The new fortress technique paid particular attention to the moat, which was enlarged and made deeper, always taking into account the moment the water level was at its lowest and keeping it away from the tributary of the Mur. Earthworks were used all round as an earth bank in front of the town wall. The moat wall facing the enemy was often reinforced with stones. The outer borders of the moat had a rampart or dam in front, and were also of a zigzag pattern, like the recessed corners in the bastions, curtain walls and moat. A palisade was placed in front of the wall as an initial obstacle.
The building material was taken from the vicinity of the town. The stonework and bricks were brought in from Herzogberg and Poellitschberg. These were used to encase the curtain walls and bastions. In the beginning, stones from the derelict church of St. Ruprecht were also used. The limestone came from Halbenrain, Mureck and Hl. Dreikoenig. For the wall cornice and encasing, the master builders preferred the tough basalt from Kloech. The need for construction timber was covered by the sovereign and manorial woods in the surroundings.
Construction of the bastion at the upper gate (“Ungartor”, Ungarbastei”) began in 1547 in the north corner of the town. At about the same time the Bourgeoisie Bastion was worked on (both bastions were almost completed by 1550).
In the meantime, on the opposite side of the town, the town wall of the lower gate - the Murtor - was built as far as the tower of the Augustinian monastery, which had been badly damaged by fire (1549) and was in need of rapid restoration. After that, the building work was put on hold, because the houses damaged by fire had to be dealt with first.
In 1554, the fortification works were continued. At first the moat had to be cleared again and made deeper, then construction of the Mur Bastion started. In 1556, the big town gate (Murtor) was inserted into this bastion. Two years later dell’Allio went to construct a moat, “from the new bastion beside the town wall” up the Mur, while approximately 15 fathoms of the curtain wall fell, as well as the corner of the big “Fleischhackerturm” (butcher’s tower). An enormous flood damaged the work so severely in 1571 that the town wall collapsed in many places.
Between 1570 and 1591 the second construction stage of the fortress started, with the necessary restoration works. Ditches had to be cleared, bulwarks had to be fortified with walls, the rampart had to be made higher and the casemates had to be built with bricks and stones. All these works were completed in 1574. At the same time, the collapsed curtain wall had to be built up again and the church included in the fortress belt. Then works continued with construction of the Hollow Bastion (“Eckh am Ungartor”) (corner at the Ungar gate). The Oberradkersburger Schlossberg was without an earthwork and the walled base was too weak and in danger from flooding, which is why the corner of the Hollow Bastion was reinforced as a safety measure.

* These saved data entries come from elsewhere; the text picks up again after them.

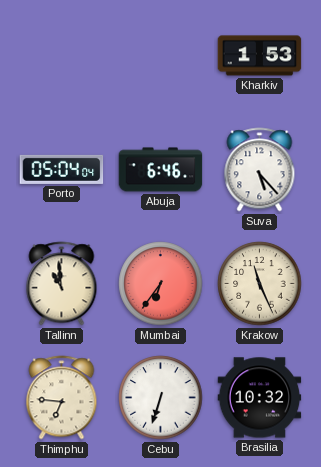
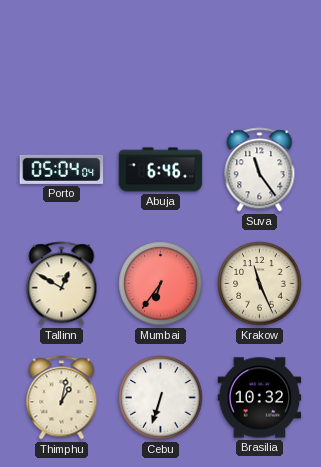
Kharkiv: 1:53 -> none
Suva: 5:23 -> 11:24
Tallinn: 10:59 -> 12:50
Thimphu: 6:46 -> 1:02
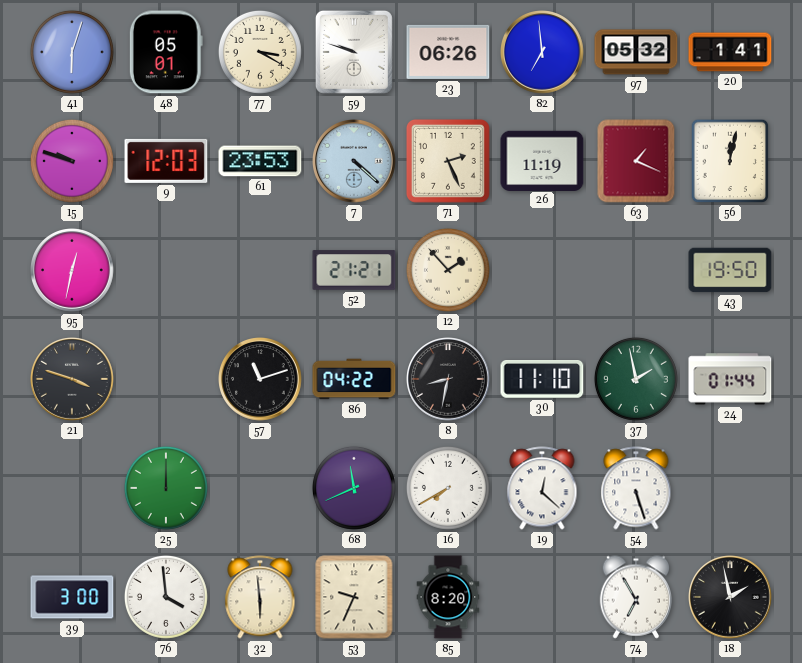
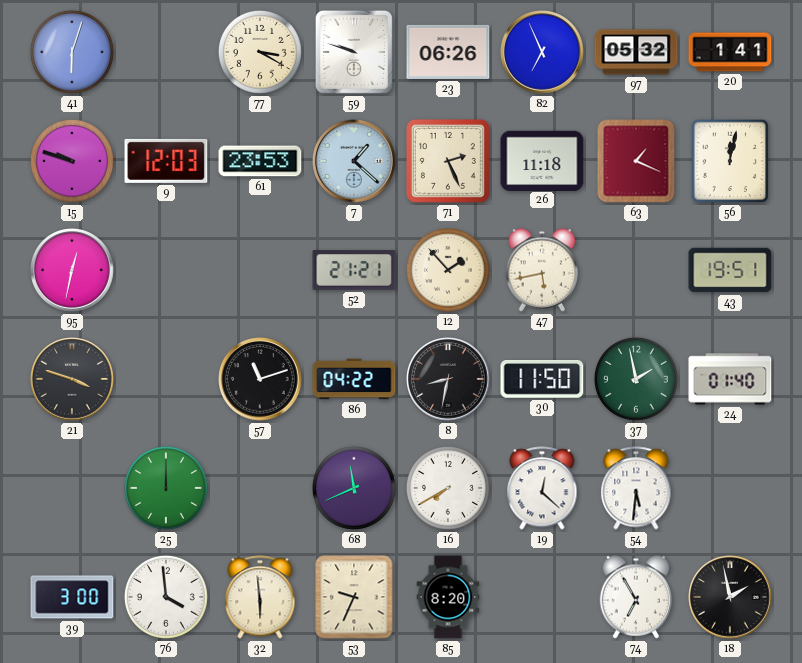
48: 05:01 -> none
82: 6:59 -> 6:56
7: 4:22 -> 1:22
26: 11:19 -> 11:18
47: none -> 5:43
43: 19:50 -> 19:51
30: 11:10 -> 11:50
24: 01:44 -> 01:40
54: 5:27 -> 5:31
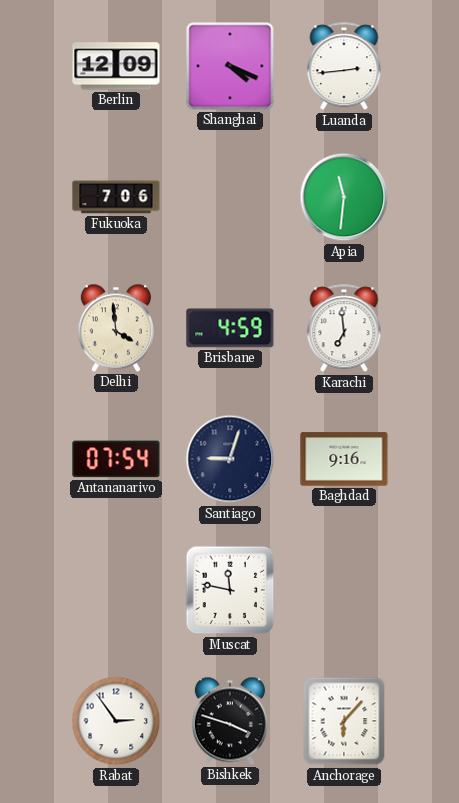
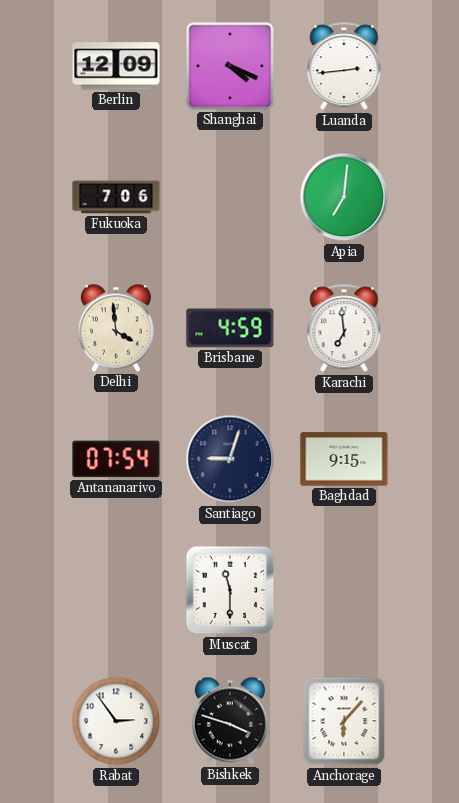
Apia: 11:31 -> 7:01
Baghdad: 9:16 -> 9:15
Muscat: 11:47 -> 11:30
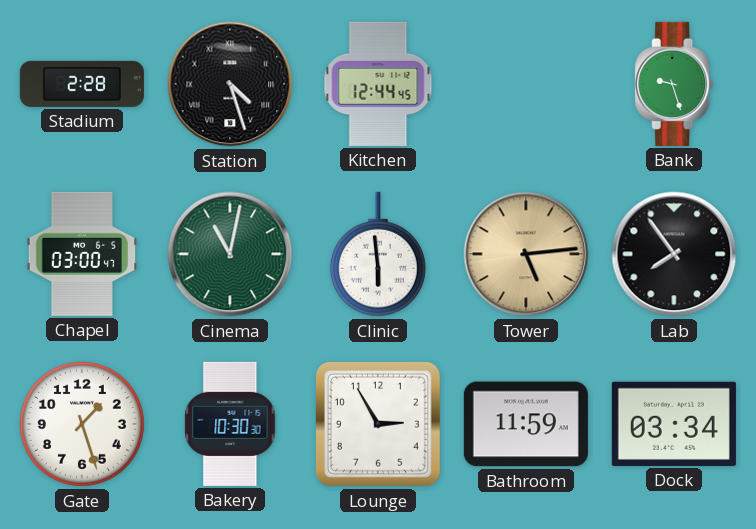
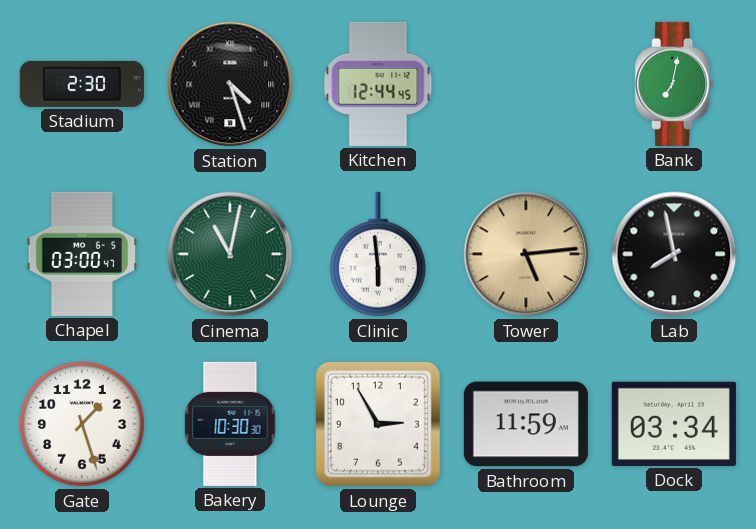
Stadium: 2:28 -> 2:30
Bank: 9:27 -> 7:02
Lab: 7:54 -> 7:58
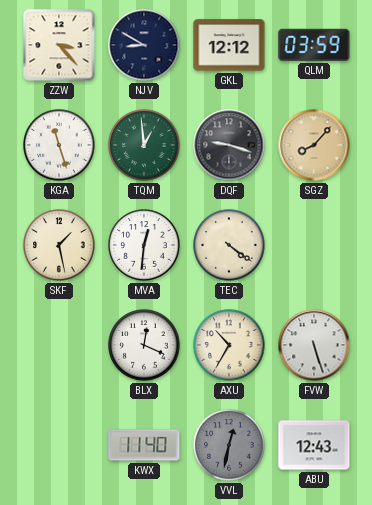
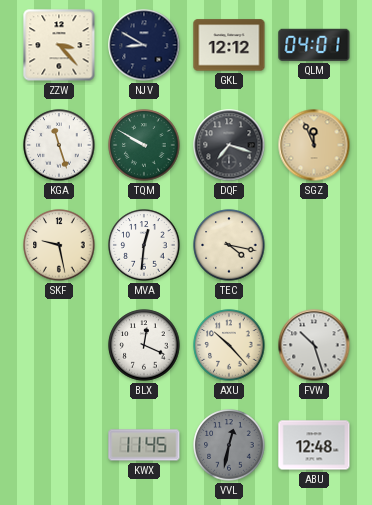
QLM: 03:59 -> 04:01
TQM: 12:59 -> 9:50
DQF: 9:18 -> 7:18
SGZ: 8:07 -> 11:56
SKF: 1:28 -> 9:28
TEC: 4:21 -> 4:17
AXU: 10:35 -> 10:23
FVW: 5:27 -> 10:27
KWX: 11:40 -> 11:45
ABU: 12:43 -> 12:48
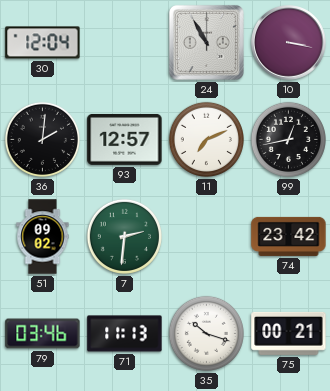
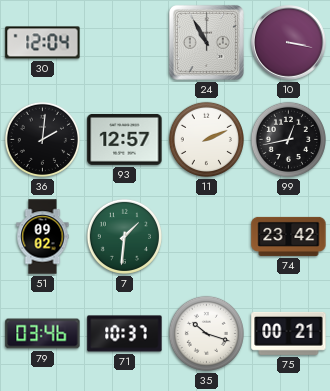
11: 7:11 -> 2:11
7: 2:31 -> 1:31
71: 11:13 -> 10:37
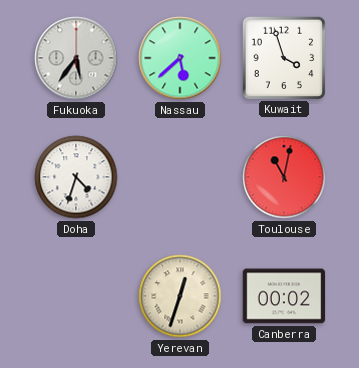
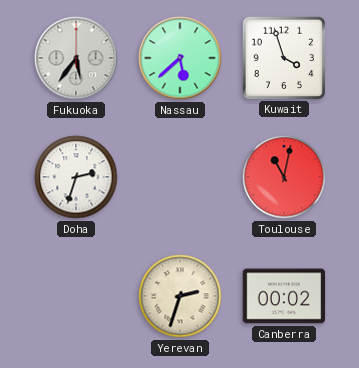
Doha: 4:33 -> 2:33
Yerevan: 12:33 -> 2:33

Completion of the Ungartor was also undertaken, covering the roof and making an ammunition room above the opening of the gate.
The bastions were completed in the following years: in 1584, bastion No. 6 (Augustinian monastery - later the “devil’s hole” or Kapuziner Bastion), and some curtain walls, such as the last bastion - the Clergymen’s Bastion (bastion near the spire).
At the same time, the branch of the Mur was provided with weirs and the water from the Prentlhof-Muehlgang was led away to fill the town moat. These efforts proved quite useless because in 1589 the area on the west side of the town was devastated by a huge flood.
Although construction of the fortress was officially completed in 1591, damage caused by fire, flooding and other adverse weather conditions had to be repaired from time to time. The works also had to be adapted time and again to the latest fortress building techniques. Restoration and completion therefore lasted centuries. Only in the years from 1620 to 1633 were extensive repair works undertaken on the fortress.
In the following years and centuries there was no more expansion but only repair work. In 1690, the drawbridges over the town moat were moulded. Repair work on the fortress was done throughout the whole of the 18th century.